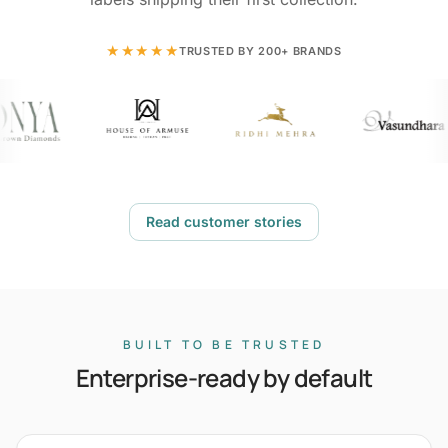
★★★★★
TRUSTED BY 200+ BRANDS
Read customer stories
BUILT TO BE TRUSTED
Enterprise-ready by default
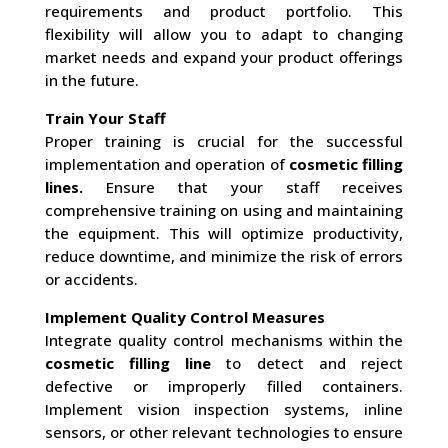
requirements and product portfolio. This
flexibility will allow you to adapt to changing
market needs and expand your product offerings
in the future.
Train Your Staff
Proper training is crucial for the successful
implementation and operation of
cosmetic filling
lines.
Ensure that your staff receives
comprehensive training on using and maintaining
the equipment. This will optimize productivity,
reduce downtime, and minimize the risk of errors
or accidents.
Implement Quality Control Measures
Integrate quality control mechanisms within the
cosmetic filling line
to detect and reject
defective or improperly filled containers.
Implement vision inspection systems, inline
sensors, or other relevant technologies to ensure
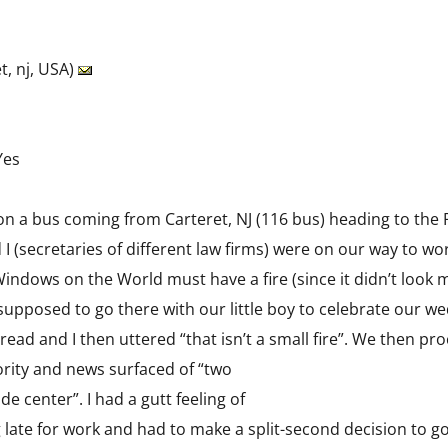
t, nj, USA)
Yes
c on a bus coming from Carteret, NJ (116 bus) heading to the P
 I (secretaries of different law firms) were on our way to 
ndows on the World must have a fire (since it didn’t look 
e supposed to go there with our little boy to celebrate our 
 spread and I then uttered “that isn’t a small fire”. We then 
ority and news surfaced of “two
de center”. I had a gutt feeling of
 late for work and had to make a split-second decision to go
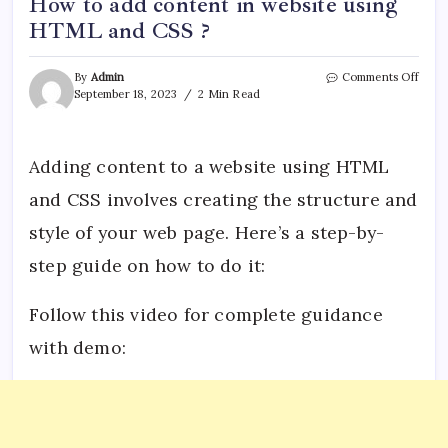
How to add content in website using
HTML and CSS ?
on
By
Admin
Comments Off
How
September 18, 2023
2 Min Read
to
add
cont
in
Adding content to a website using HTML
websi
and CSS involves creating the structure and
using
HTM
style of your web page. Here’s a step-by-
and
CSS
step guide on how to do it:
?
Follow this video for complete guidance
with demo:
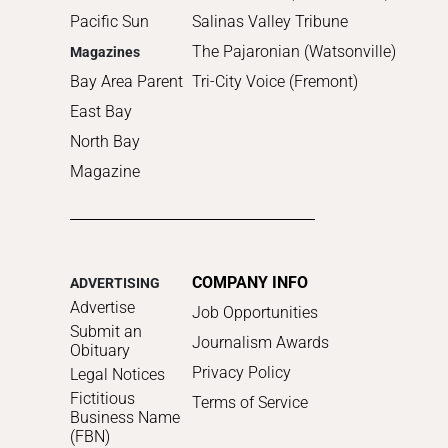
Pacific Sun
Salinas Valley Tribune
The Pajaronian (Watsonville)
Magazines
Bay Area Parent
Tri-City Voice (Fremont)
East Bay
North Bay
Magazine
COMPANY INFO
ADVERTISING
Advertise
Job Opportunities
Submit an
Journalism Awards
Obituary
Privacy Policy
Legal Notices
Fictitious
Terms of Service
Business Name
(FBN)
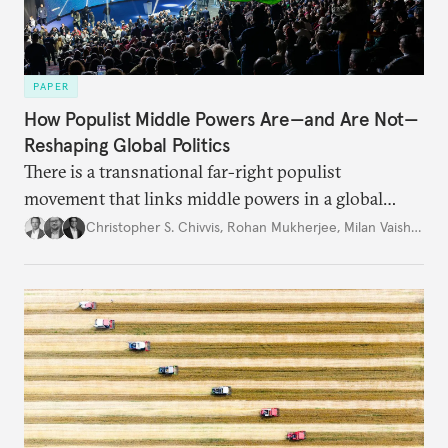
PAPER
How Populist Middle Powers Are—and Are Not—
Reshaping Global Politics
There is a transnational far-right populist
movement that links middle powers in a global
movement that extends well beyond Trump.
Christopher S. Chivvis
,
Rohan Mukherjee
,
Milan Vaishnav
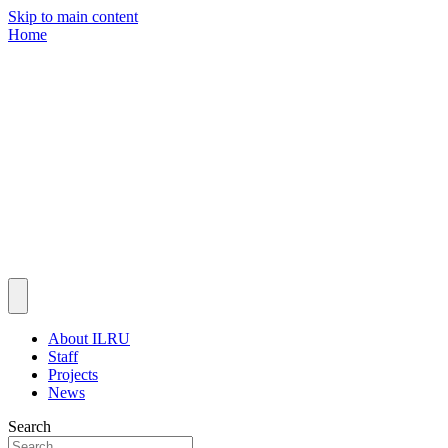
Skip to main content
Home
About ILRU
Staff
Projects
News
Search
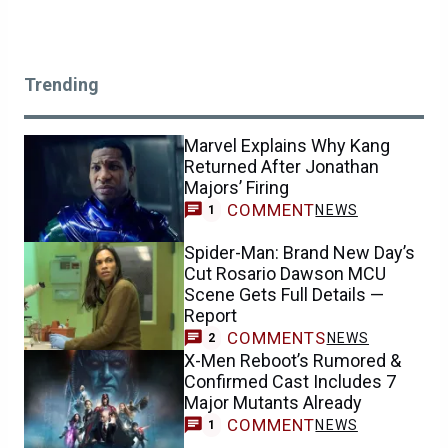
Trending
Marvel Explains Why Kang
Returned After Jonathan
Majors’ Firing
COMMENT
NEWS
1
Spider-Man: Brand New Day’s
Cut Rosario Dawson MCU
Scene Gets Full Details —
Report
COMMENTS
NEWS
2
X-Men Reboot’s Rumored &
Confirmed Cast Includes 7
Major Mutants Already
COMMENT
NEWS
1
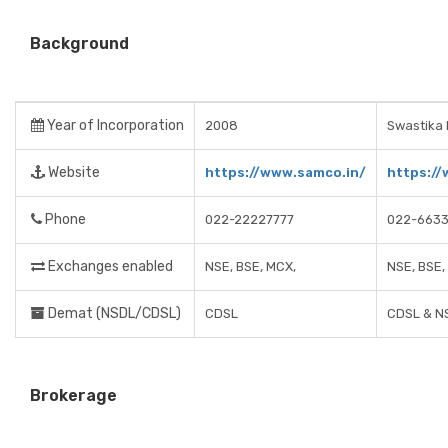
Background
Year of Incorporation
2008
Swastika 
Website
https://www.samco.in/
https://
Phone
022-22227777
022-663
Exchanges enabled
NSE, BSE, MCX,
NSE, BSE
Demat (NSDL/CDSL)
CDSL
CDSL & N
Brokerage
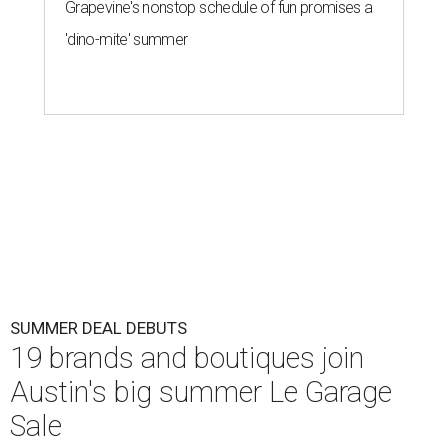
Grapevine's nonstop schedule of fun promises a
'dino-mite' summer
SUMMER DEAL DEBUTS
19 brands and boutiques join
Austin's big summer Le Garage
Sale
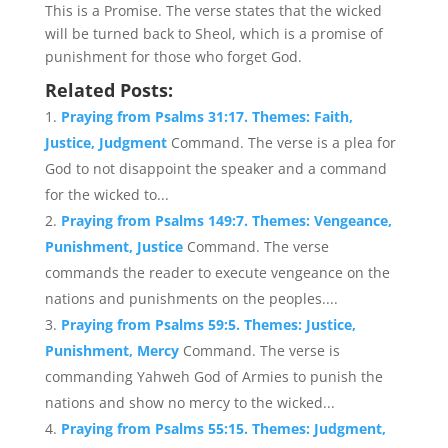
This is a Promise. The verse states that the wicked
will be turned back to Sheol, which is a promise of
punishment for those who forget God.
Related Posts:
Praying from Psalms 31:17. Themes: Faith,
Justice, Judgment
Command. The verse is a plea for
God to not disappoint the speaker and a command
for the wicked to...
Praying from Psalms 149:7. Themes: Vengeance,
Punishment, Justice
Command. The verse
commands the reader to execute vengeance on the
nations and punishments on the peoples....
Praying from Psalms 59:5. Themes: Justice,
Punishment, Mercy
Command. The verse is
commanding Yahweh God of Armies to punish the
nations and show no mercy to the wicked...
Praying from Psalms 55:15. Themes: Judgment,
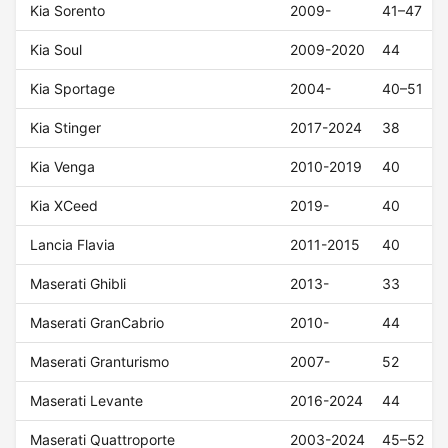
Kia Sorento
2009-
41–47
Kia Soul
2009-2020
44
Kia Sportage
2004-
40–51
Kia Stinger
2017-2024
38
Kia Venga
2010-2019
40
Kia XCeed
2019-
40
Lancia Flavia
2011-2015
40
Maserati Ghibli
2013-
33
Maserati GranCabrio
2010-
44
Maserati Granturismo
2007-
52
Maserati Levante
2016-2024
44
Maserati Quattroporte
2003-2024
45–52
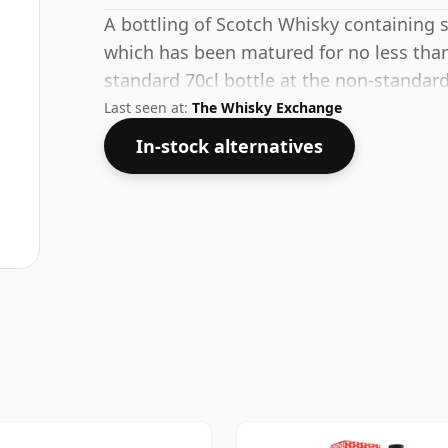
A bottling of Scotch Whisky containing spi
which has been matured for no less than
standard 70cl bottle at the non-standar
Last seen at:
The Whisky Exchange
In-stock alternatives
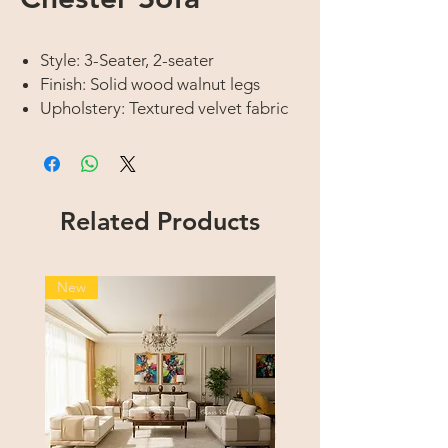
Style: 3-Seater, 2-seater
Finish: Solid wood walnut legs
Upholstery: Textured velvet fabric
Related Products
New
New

Directions for this task
For this exercise, please set down exactly the lines of the listing above from the line with "comprehensive training on" up to and including the line with "The Pajaronian (Watsonville)", and no pictures.

Answer box
comprehensive training on using and maintaining
the equipment. This will optimize productivity,
reduce downtime, and minimize the risk of errors
or accidents.
Implement Quality Control Measures
Integrate quality control mechanisms within the
cosmetic filling line
to detect and reject
defective or improperly filled containers.
Implement vision inspection systems, inline
sensors, or other relevant technologies to ensure
t, nj, USA)
Yes
c on a bus coming from Carteret, NJ (116 bus) heading to the P
 I (secretaries of different law firms) were on our way to 
ndows on the World must have a fire (since it didn’t look 
e supposed to go there with our little boy to celebrate our 
 spread and I then uttered “that isn’t a small fire”. We then 
ority and news surfaced of “two
de center”. I had a gutt feeling of
 late for work and had to make a split-second decision to go
How to add content in website using
HTML and CSS ?
on
By
Admin
Comments Off
How
September 18, 2023
2 Min Read
to
add
cont
in
Adding content to a website using HTML
websi
and CSS involves creating the structure and
using
HTM
style of your web page. Here’s a step-by-
and
CSS
step guide on how to do it:
?
Follow this video for complete guidance
with demo:
Pacific Sun
Salinas Valley Tribune
The Pajaronian (Watsonville)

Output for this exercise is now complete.